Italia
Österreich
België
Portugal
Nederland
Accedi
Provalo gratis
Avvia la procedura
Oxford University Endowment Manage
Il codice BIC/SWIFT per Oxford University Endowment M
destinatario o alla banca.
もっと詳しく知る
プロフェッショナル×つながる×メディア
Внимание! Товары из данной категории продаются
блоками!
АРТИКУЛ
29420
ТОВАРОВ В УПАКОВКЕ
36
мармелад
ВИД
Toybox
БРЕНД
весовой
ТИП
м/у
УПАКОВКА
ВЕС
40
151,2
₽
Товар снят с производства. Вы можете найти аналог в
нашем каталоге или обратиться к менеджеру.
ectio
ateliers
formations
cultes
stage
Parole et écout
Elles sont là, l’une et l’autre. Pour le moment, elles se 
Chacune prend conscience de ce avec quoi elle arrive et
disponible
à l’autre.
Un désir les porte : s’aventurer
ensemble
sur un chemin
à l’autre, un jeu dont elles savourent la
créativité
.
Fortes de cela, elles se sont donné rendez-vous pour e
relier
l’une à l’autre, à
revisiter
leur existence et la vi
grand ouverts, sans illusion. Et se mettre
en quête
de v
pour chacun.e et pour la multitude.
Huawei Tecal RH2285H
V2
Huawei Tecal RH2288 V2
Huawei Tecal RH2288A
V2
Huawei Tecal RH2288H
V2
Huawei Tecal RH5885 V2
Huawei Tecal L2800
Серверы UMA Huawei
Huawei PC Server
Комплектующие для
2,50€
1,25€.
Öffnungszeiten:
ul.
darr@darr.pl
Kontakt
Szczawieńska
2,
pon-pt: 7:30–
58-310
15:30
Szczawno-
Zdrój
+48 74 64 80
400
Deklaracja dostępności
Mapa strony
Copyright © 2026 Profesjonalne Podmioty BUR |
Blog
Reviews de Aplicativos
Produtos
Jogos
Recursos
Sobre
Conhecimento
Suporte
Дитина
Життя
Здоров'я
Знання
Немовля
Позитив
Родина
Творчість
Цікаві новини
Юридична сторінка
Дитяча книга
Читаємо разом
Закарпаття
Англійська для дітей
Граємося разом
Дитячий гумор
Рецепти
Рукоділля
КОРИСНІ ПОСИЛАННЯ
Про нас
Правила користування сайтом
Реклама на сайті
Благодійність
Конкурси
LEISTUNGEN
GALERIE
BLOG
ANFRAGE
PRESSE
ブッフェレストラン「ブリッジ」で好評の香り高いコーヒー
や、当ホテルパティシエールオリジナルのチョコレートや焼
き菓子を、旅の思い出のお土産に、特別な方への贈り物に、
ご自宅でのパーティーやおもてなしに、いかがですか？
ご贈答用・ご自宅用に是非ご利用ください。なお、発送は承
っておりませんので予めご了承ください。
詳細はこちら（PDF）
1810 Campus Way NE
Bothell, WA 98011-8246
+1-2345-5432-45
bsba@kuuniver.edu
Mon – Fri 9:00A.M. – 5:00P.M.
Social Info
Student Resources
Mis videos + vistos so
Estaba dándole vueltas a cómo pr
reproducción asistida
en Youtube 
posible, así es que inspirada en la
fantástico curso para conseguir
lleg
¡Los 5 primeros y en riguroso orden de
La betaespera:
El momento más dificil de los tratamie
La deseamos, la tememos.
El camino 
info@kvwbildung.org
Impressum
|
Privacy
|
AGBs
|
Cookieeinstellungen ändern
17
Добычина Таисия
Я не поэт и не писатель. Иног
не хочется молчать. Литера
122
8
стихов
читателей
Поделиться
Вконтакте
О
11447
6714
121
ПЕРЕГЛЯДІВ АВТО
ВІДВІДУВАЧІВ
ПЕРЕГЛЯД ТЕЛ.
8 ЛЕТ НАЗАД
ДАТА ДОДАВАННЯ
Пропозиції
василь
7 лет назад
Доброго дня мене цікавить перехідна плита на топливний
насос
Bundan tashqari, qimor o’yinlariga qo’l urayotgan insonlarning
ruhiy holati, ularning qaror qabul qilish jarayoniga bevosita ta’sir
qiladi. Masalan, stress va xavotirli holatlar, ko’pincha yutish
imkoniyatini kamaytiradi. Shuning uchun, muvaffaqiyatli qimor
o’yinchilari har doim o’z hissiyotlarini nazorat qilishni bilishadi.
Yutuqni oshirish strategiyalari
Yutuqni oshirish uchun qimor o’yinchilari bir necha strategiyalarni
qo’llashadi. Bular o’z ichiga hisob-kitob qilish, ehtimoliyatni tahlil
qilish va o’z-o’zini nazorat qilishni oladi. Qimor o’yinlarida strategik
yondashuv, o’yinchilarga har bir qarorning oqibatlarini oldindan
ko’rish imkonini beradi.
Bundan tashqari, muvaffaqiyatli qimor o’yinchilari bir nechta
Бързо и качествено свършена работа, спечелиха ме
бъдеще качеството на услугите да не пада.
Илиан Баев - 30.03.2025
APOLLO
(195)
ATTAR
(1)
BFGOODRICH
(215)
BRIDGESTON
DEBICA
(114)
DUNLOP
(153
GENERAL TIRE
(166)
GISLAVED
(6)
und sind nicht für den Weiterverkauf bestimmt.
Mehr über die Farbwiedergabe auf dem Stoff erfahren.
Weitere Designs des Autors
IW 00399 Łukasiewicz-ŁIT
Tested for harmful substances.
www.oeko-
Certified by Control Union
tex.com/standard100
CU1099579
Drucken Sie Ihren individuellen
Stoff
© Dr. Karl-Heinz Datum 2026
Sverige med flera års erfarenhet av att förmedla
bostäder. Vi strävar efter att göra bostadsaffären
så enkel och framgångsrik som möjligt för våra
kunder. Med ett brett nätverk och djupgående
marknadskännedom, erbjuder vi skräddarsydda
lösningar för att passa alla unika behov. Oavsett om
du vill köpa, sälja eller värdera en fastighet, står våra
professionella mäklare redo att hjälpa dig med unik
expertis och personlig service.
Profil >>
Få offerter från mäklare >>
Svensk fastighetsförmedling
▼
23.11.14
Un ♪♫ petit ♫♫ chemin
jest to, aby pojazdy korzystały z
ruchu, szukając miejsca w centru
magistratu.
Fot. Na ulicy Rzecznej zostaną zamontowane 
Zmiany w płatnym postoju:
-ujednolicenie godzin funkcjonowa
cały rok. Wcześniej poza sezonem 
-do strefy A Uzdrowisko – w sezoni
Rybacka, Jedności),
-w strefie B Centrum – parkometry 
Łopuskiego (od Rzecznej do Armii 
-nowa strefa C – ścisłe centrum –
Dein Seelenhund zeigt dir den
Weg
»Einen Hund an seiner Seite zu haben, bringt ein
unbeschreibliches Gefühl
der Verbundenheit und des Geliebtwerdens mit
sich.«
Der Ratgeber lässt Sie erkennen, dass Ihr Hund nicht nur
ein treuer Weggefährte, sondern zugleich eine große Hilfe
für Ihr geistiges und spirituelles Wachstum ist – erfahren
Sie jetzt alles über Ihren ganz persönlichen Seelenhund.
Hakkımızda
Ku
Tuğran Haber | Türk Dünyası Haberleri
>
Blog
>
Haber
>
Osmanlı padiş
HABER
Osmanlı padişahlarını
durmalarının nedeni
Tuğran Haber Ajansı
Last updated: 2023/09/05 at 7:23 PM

◆ Work instructions:
Every line above carrying the word "mäklare" needs to be shown.

◆ Answer to this problem:
professionella mäklare redo att hjälpa dig med unik
Få offerter från mäklare >>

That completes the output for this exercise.